I’ve probably driven by the place close to 6,000 times. And that’s not an exaggeration. It could be off by a few hundred either way depending on how many days I went home for lunch. (Of course, that’s offset by the number of times I got called back into the office at night or on my days off.)
Southridge dates back to FDR
One day I happened to stop to make a minor bike adjustment and noticed a plaque attached to the flagpole in front of the Administration bulding. The city’s web site says Southridge was built in 1941, but the marker says 1940. I’ll go with the earlier date.
The more things change, the more they remain the same. The housing project was built as one of Franklin D. Roosevelt’s alphabet soup of economic stimulus programs.
Providing housing was probably secondary to putting a huge population of jobless to work in the period before World War II.
Recognize that typeface?
In FDR’s day, a lot of the jobless who built public buildings, cleared forests for parks and laid down new roads were folks who were used to working with their hands.
I wonder what kind of contribution hedge fund managers and dot.com types will be able to make if Obama has to stir the alphabet soup.
Southridge isn’t the city’s oldest
Dunbar Village, in the north central part of West Palm Beach, was built first and is the oldest public housing development in the Florida. It made national news two years ago because of a particularly horrific gang rape.
Traces of Jim Crow are still around
When I moved to West Palm Beach in the early 70s, the contrast between Southridge and Dunbar Village was like black and white.
Dunbar was predominently Black; Southridge was mostly white.
Southridge is well-kept and beautifully landscaped
In contrast, even the city’s Housing Authority web site acknowledges that “[Dunbar Village’s] original landscaping plans indicate some thought went into the placement of shade and ornamental palm trees. However, few, if any of these trees remain standing sixty-five years later. Some healthy trees and shrubs do thrive, despite the lack of irrigation.” (My emphasis.)

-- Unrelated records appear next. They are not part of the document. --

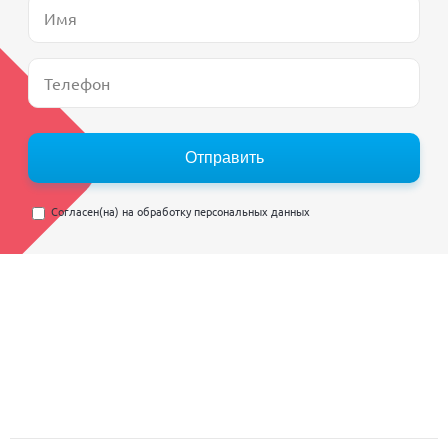
Отправить
Согласен(на) на
обработку персональных данных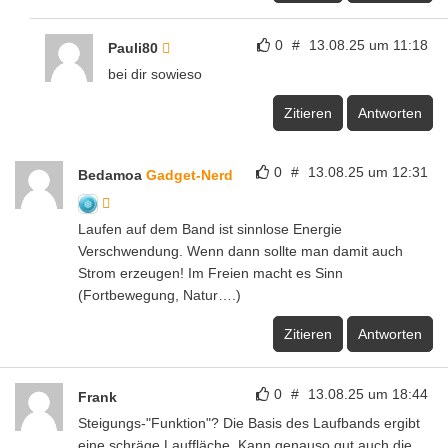
0
#
13.08.25 um 11:18
Pauli80
bei dir sowieso
Zitieren
Antworten
0
#
13.08.25 um 12:31
Bedamoa
Gadget-Nerd
Laufen auf dem Band ist sinnlose Energie
Verschwendung. Wenn dann sollte man damit auch
Strom erzeugen! Im Freien macht es Sinn
(Fortbewegung, Natur….)
Zitieren
Antworten
0
#
13.08.25 um 18:44
Frank
Steigungs-"Funktion"? Die Basis des Laufbands ergibt
eine schräge Lauffläche. Kann genauso gut auch die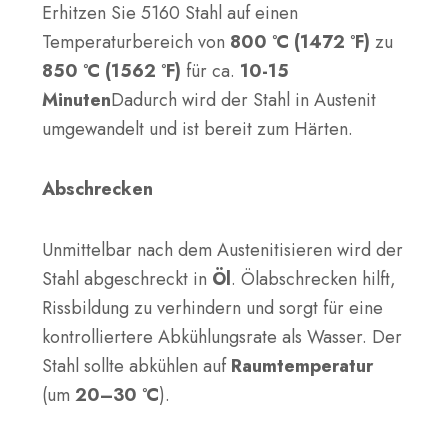
Erhitzen Sie 5160 Stahl auf einen
Temperaturbereich von
800 °C (1472 °F)
zu
850 °C (1562 °F)
für ca.
10-15
Minuten
Dadurch wird der Stahl in Austenit
umgewandelt und ist bereit zum Härten.
Abschrecken
Unmittelbar nach dem Austenitisieren wird der
Stahl abgeschreckt in
Öl
. Ölabschrecken hilft,
Rissbildung zu verhindern und sorgt für eine
kontrolliertere Abkühlungsrate als Wasser. Der
Stahl sollte abkühlen auf
Raumtemperatur
(um
20–30 °C
).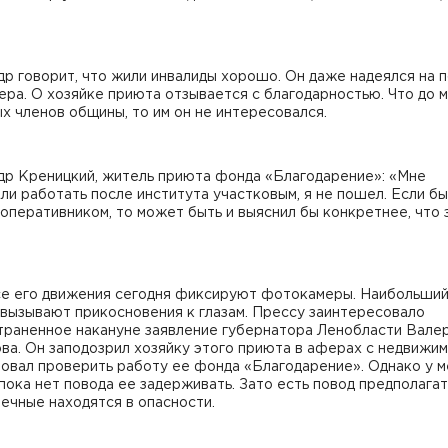
р говорит, что жили инвалиды хорошо. Он даже надеялся на 
ра. О хозяйке приюта отзывается с благодарностью. Что до 
х членов общины, то им он не интересовался.
др Креницкий, житель приюта фонда «Благодарение»: «Мне
ли работать после института участковым, я не пошел. Если бы
оперативником, то может быть и выяснил бы конкретнее, что 
се его движения сегодня фиксируют фотокамеры. Наибольши
вызывают прикосновения к глазам. Прессу заинтересовало
траненное накануне заявление губернатора Ленобласти Вале
ва. Он заподозрил хозяйку этого приюта в аферах с недвижи
овал проверить работу ее фонда «Благодарение». Однако у 
пока нет повода ее задерживать. Зато есть повод предполагат
ечные находятся в опасности.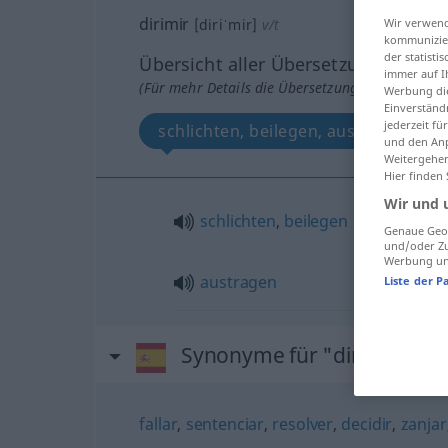
dirimir
Wir verwend
[diriˈmir]
v/t
kommunizier
der statist
Übersicht aller Übersetzungen
immer auf I
(Für mehr Details die Übersetzung anklicken/an
Werbung die
Einverständ
jederzeit f
schlichten, beilegen, austragen
und den Anp
Weitergehen
Hier finden
Wir und 
schlichten
,
beilegen
Genaue Geol
und/oder Zu
Werbung und
austragen
Liste der P
Synonyme für "dirimir"
fallar
,
sentenciar
,
resolver
,
decidir
,
zanjar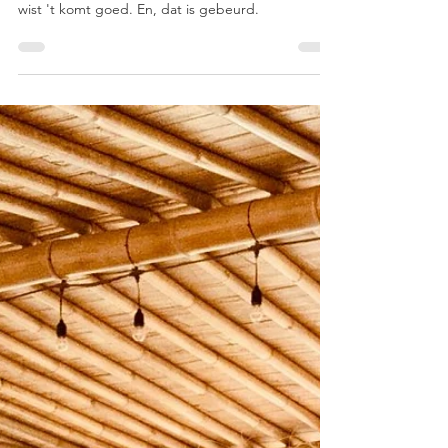
Falen. Schaamte. Angst. En mijn innerlijke kracht.
Dàt laatste zorgde ervoor dat ik alles aan kon. Ik
wist 't komt goed. En, dat is gebeurd.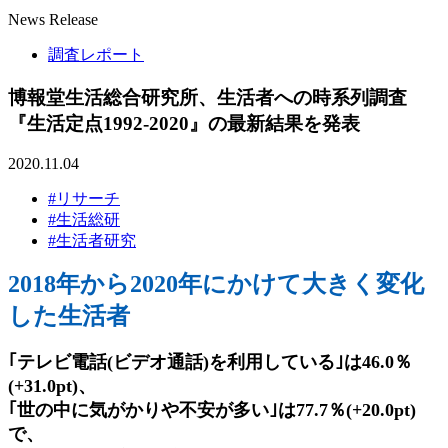
News Release
調査レポート
博報堂生活総合研究所、生活者への時系列調査
『生活定点1992-2020』の最新結果を発表
2020.11.04
#リサーチ
#生活総研
#生活者研究
2018年から2020年にかけて大きく変化
した生活者
-
｢テレビ電話(ビデオ通話)を利用している｣は46.0％
(+31.0pt)、
｢世の中に気がかりや不安が多い｣は77.7％(+20.0pt)
で、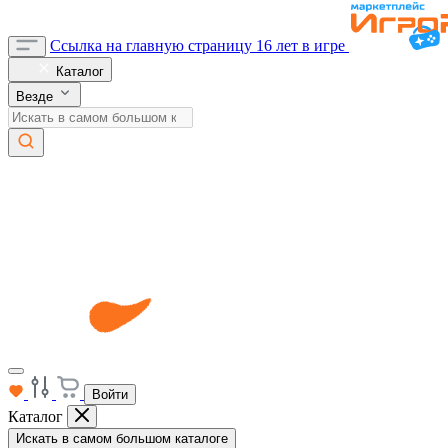
Ссылка на главную страницу
16 лет в игре
Каталог
Везде
Войти
Каталог
Искать в самом большом каталоге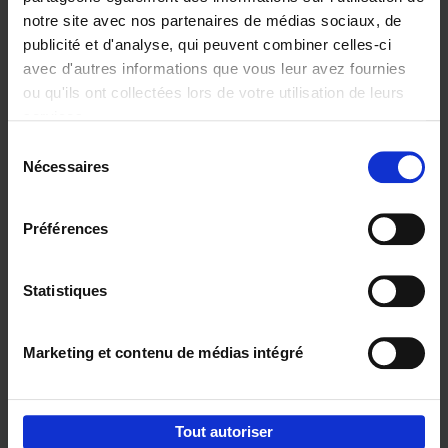
notre site avec nos partenaires de médias sociaux, de
€
29,
99
publicité et d'analyse, qui peuvent combiner celles-ci
avec d'autres informations que vous leur avez fournies
ou qu'ils ont collectées lors de votre utilisation de leurs
services.
Sélection
Nécessaires
du
Ajouter au panier
consentement
Digital marketing like a PRO -
Préférences
completely revised edition
(EN)
Clo Willaerts
Couverture souple
2022
226
Statistiques
€
35,
50
Marketing et contenu de médias intégré
Tout autoriser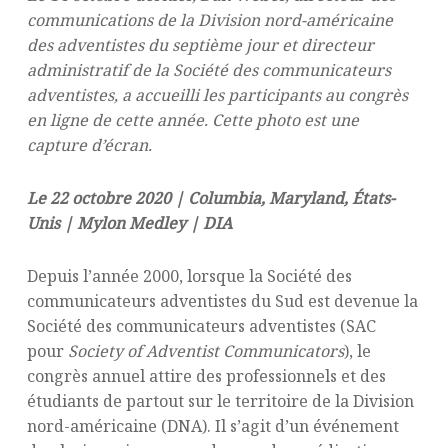
communications de la Division nord-américaine
des adventistes du septième jour et directeur
administratif de la Société des communicateurs
adventistes, a accueilli les participants au congrès
en ligne de cette année. Cette photo est une
capture d’écran.
Le 22 octobre 2020 | Columbia, Maryland, États-
Unis | Mylon Medley | DIA
Depuis l’année 2000, lorsque la Société des
communicateurs adventistes du Sud est devenue la
Société des communicateurs adventistes (SAC
pour
Society of Adventist Communicators
), le
congrès annuel attire des professionnels et des
étudiants de partout sur le territoire de la Division
nord-américaine (DNA). Il s’agit d’un événement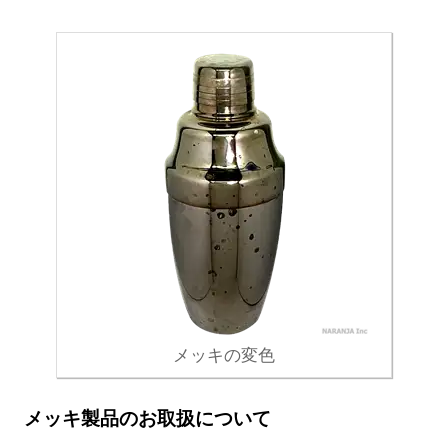
メッキの変色
メッキ製品のお取扱について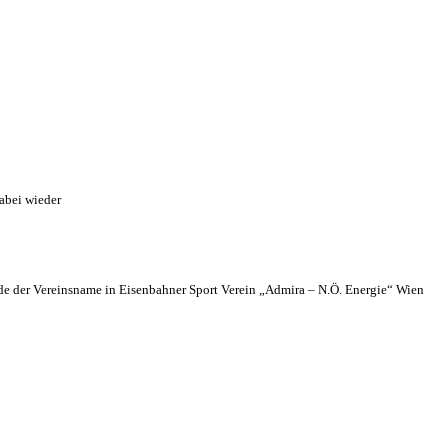
abei wieder
 der Vereinsname in Eisenbahner Sport Verein „Admira – N.Ö. Energie“ Wien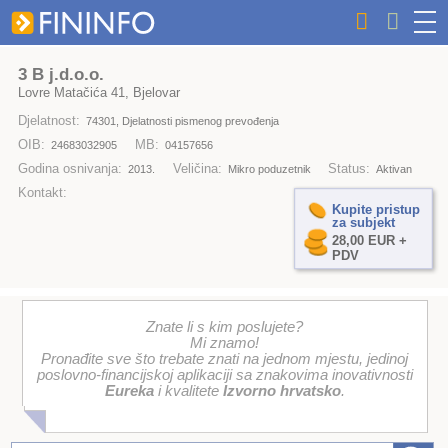
3 B j.d.o.o.
Lovre Matačića 41, Bjelovar
Djelatnost:
74301, Djelatnosti pismenog prevođenja
OIB:
MB:
24683032905
04157656
Godina osnivanja:
Veličina:
Status:
2013.
Mikro poduzetnik
Aktivan
Kontakt:
Kupite pristup
za subjekt
28,00 EUR +
PDV
Znate li s kim poslujete?
Mi znamo!
Pronađite sve što trebate znati na jednom mjestu, jedinoj
poslovno-financijskoj aplikaciji sa znakovima inovativnosti
Eureka
i kvalitete
Izvorno hrvatsko
.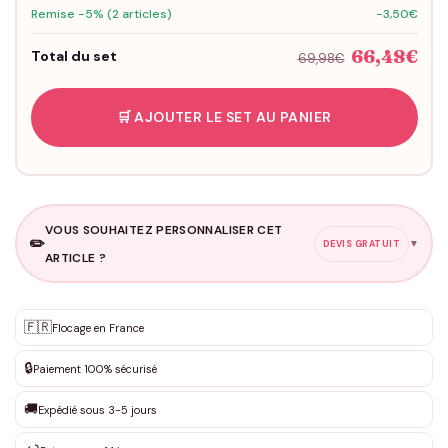
Remise -5% (2 articles)
-3,50€
66,48€
Total du set
69,98€
🛒 AJOUTER LE SET AU PANIER
VOUS SOUHAITEZ PERSONNALISER CET
✏️
▼
DEVIS GRATUIT
ARTICLE ?
Personnalisation sur mesure
🇫🇷
✨
Flocage en France
DEVIS GRATUIT · Personnalisation de 3 à 10€ selon la demande
🔒
Paiement 100% sécurisé
Que souhaitez-vous ?
*
🚚
Expédié sous 3-5 jours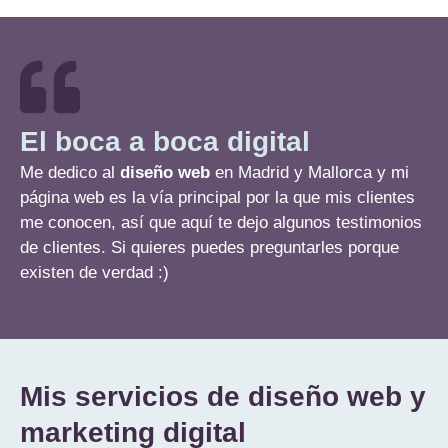
El boca a boca digital
Me dedico al
diseño web
en Madrid y Mallorca y mi
página web es la vía principal por la que mis clientes
me conocen, así que aquí te dejo algunos testimonios
de clientes. Si quieres puedes preguntarles porque
existen de verdad :)
Mis servicios de diseño web y
marketing digital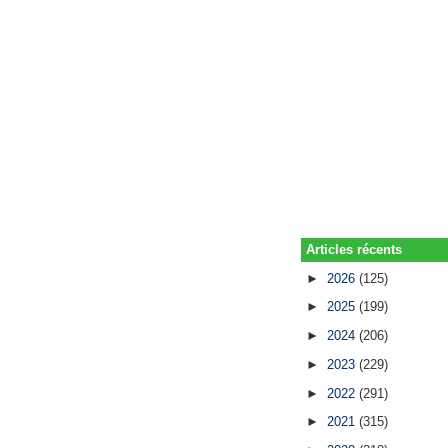
Articles récents
►
2026
(125)
►
2025
(199)
►
2024
(206)
►
2023
(229)
►
2022
(291)
►
2021
(315)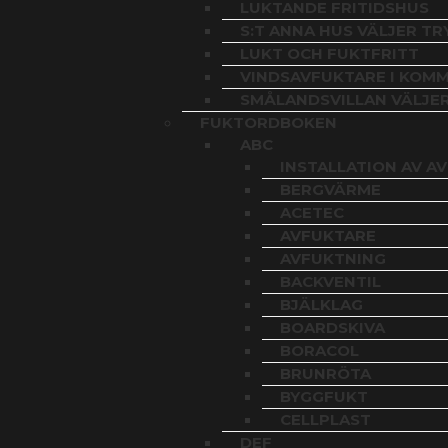
LUKTANDE FRITIDSHUS
S:T ANNA HUS VÄLJER T
LUKT OCH FUKTFRITT
VINDSAVFUKTARE I KOMM
SMÅLANDSVILLAN VÄLJE
FUKTORDBOKEN
ABC
INSTALLATION AV A
BERGVÄRME
ACETEC
AVFUKTARE
AVFUKTNING
BACKVENTIL
BJÄLKLAG
BOARDSKIVA
BORACOL
BRUNRÖTA
BYGGFUKT
CELLPLAST
DEF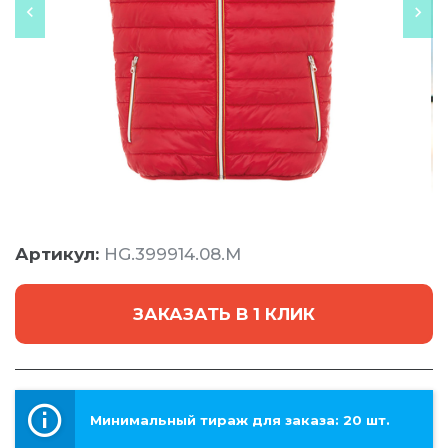
Артикул:
HG.399914.08.M
ЗАКАЗАТЬ В 1 КЛИК
Минимальный тираж для заказа: 20 шт.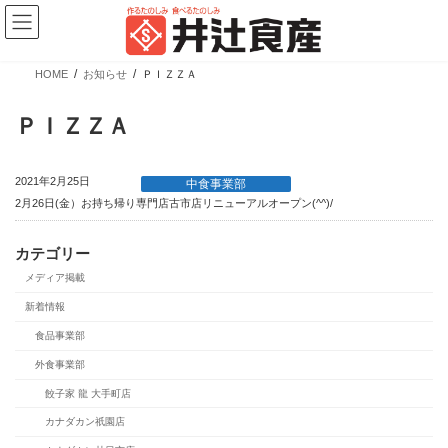
コ
ナ
ン
ビ
テ
ゲ
ン
ー
ツ
シ
HOME
お知らせ
ＰＩＺＺＡ
へ
ョ
新商品情報
ス
ン
キ
に
ＰＩＺＺＡ
ッ
移
プ
動
2021年2月25日
中食事業部
2月26日(金）お持ち帰り専門店古市店リニューアルオープン(^^)/
カテゴリー
メディア掲載
【新商品】ぎょうざの皮 大判 少量パック
新着情報
食品事業部
カテゴリー
ブランド
売場
外食事業部
業務用商品
広島餃子
精肉向け商品
餃子家 龍 大手町店
餃子の皮・春巻の皮
日配向け商品
カナダカン祇園店
冷凍向け商品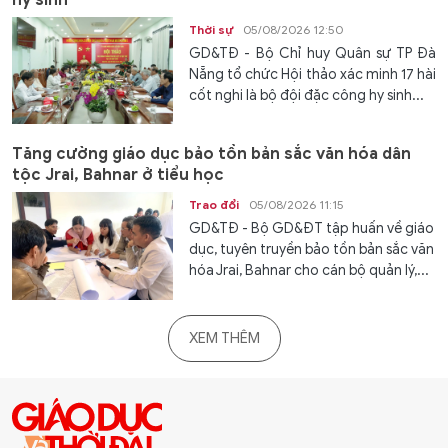
Thời sự
05/08/2026 12:50
GD&TĐ - Bộ Chỉ huy Quân sự TP Đà
Nẵng tổ chức Hội thảo xác minh 17 hài
cốt nghi là bộ đội đặc công hy sinh...
Tăng cường giáo dục bảo tồn bản sắc văn hóa dân
tộc Jrai, Bahnar ở tiểu học
Trao đổi
05/08/2026 11:15
GD&TĐ - Bộ GD&ĐT tập huấn về giáo
dục, tuyên truyền bảo tồn bản sắc văn
hóa Jrai, Bahnar cho cán bộ quản lý,...
XEM THÊM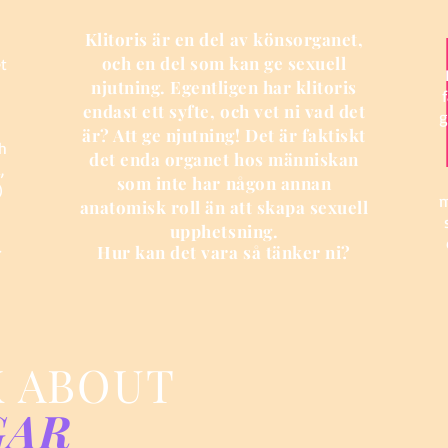
Klitoris är en del av könsorganet,
och en del som kan ge sexuell
et
njutning. Egentligen har klitoris
endast ett syfte, och vet ni vad det
g
är? Att ge njutning! Det är faktiskt
ch
det enda organet hos människan
,
som inte har någon annan
)
m
anatomisk roll än att skapa sexuell
upphetsning.
n
Hur kan det vara så tänker ni?
r
K ABOUT
GAR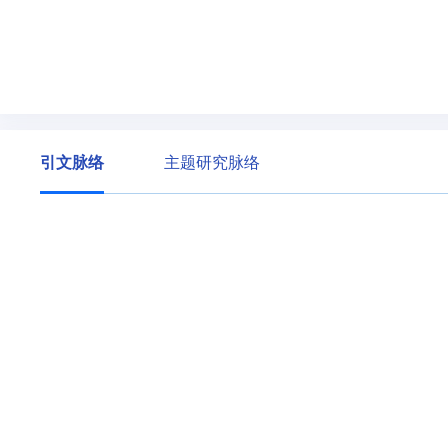
引文脉络
主题研究脉络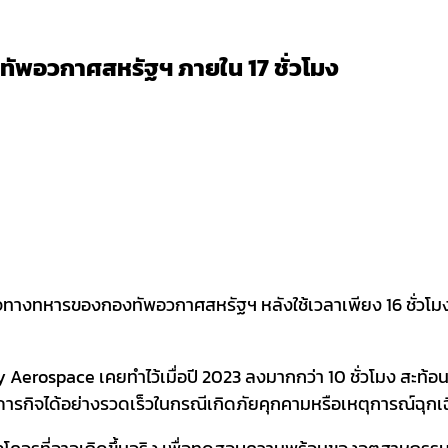
ทัพอวกาศสหรัฐฯ ภายใน 17 ชั่วโมง
างทหารของกองทัพอวกาศสหรัฐฯ หลังใช้เวลาเพียง 16 ชั่วโมง 
ly Aerospace เคยทำไว้เมื่อปี 2023 ลงมากกว่า 10 ชั่วโมง สะท้
ารกิจได้อย่างรวดเร็วในกรณีเกิดภัยคุกคามหรือเหตุการณ์ฉุก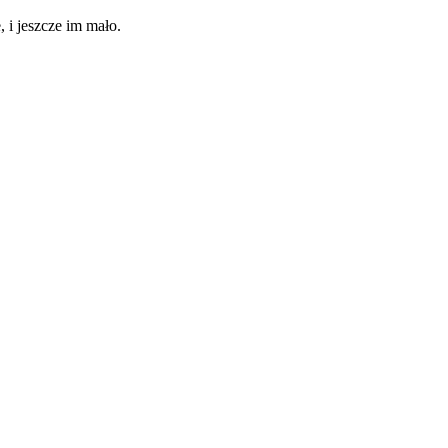
i jeszcze im mało.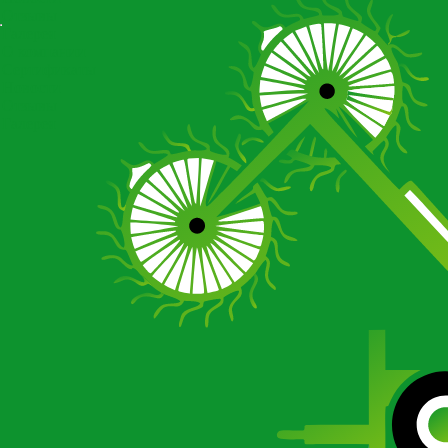
Отзывы
Галерея
О компании
Сертификаты
Новости
Отзывы
Галерея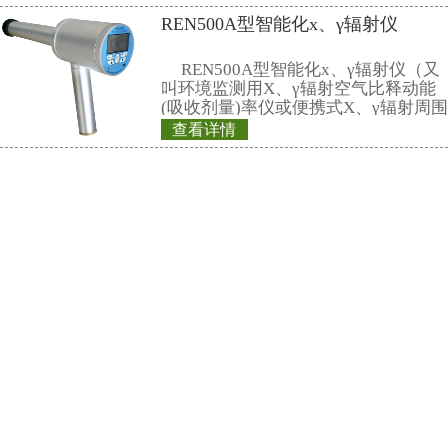
(中、外作者一律姓在前，名在后
人，只写前3名，后加“等”或“et al.”
专 著: 作者姓名.书名.版本(第1版
版者，出版年.起始页码
论文集: 作者姓名.文题名.见(英文用
集名.出版地:出版者，出版年.起始
参考文献中如引用中文文献，著录
1 HE Jing-Tang，MAO Yu-Fang
Li et al. HEP & NP，1997，21(1): 21
(何景棠，毛裕芳，董晓黎等. 
理，1997，21(1):21)
1.5 稿件中的数学公式及符号必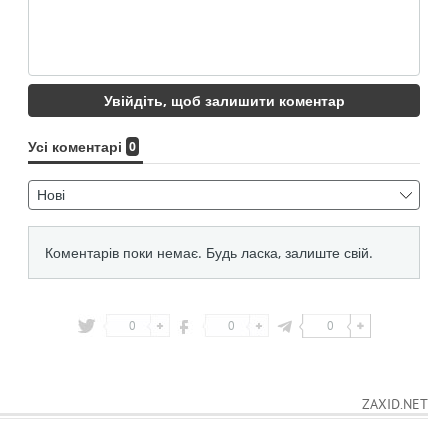
0
0
0
ZAXID.NET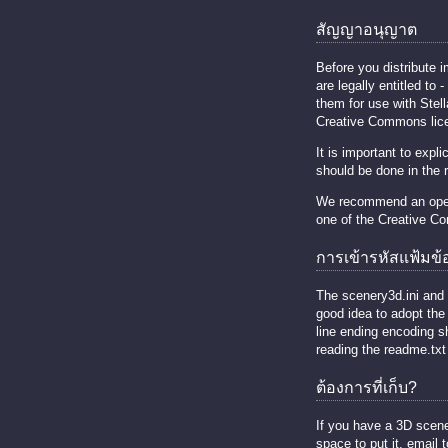
สัญญาอนุญาต
Before you distribute 
are legally entitled to 
them for use with Stel
Creative Commons lice
It is important to exp
should be done in the re
We recommend an open s
one of the Creative C
การเข้ารหัสแฟ้มข้
The scenery3d.ini and 
good idea to adopt the
line ending encoding s
reading the readme.txt 
ต้องการที่เก็บ?
If you have a 3D scene
space to put it, email t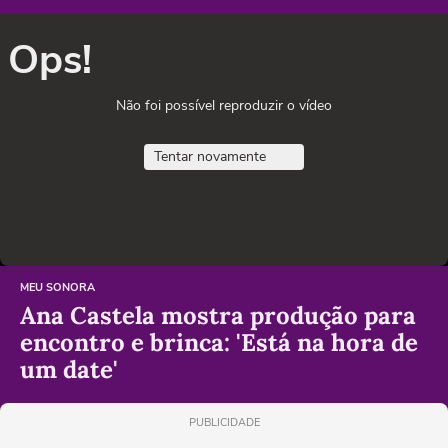
Ops!
Não foi possível reproduzir o vídeo
Tentar novamente
MEU SONORA
Ana Castela mostra produção para
encontro e brinca: 'Está na hora de
um date'
PUBLICIDADE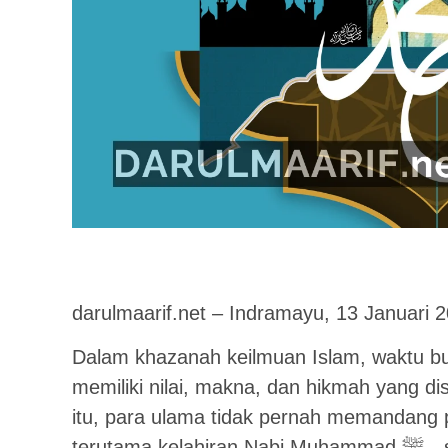
darulmaarif.net – Indramayu, 13 Januari 
Dalam khazanah keilmuan Islam, waktu bu
memiliki nilai, makna, dan hikmah yang di
itu, para ulama tidak pernah memandang 
terutama kelahiran Nabi Muhammad ﷺ—sebagai kejadian tanpa maksud.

Dunbar, to be charitable, has suffered what Daniel Patrick Moynihan would call “benign neglect.” After all the bad press, there was some discussion of razing Dunbar in a classic case of “we had to destroy the village in order to save it.”
[Note: When I clicked a link on the West Palm Beach Housing Authority web site that was supposed to take me to a story about the revitalizing of Dunbar Village, I received an error message, “The connection has timed out. The server is taking too long to respond.” Benign neglect, I suppose.]
Southridge has strong sense of community
The population of Southridge appears to have become more diversified over the years. When I rode through there last night, I’d say that a large number of the residents are Hispanic, which reflects the overall neighborhood makeup.
This was one of those many instances where I wish I had paid more attention in high school Spanish class. When I pulled up to this group of elders playing dominoes, I was able to communicate enough to find out that the lady with the white hair was winning, but that was about it.
They were obviously amused at having their game interrupted by a guy wearing a glow-in-the-dark jersey straddling a bike with winking, blinking and nodding head and taillights.
I told co-rider George Primm, that I wish I could speak the language well enough to spend a week at the 148-unit project collecting stories. I’m sure there are some great ones.
I spotted an surprisingly large number of bicycles and tricycles at Southridge.
The Florida Department of Transportation says ab0ut 20,000 vehicles a day passed over the Southern Blvd. overpass (right) in 2007.
I wonder how many of those drivers looked over the guardrail at the neat little community nestled next to the bridge.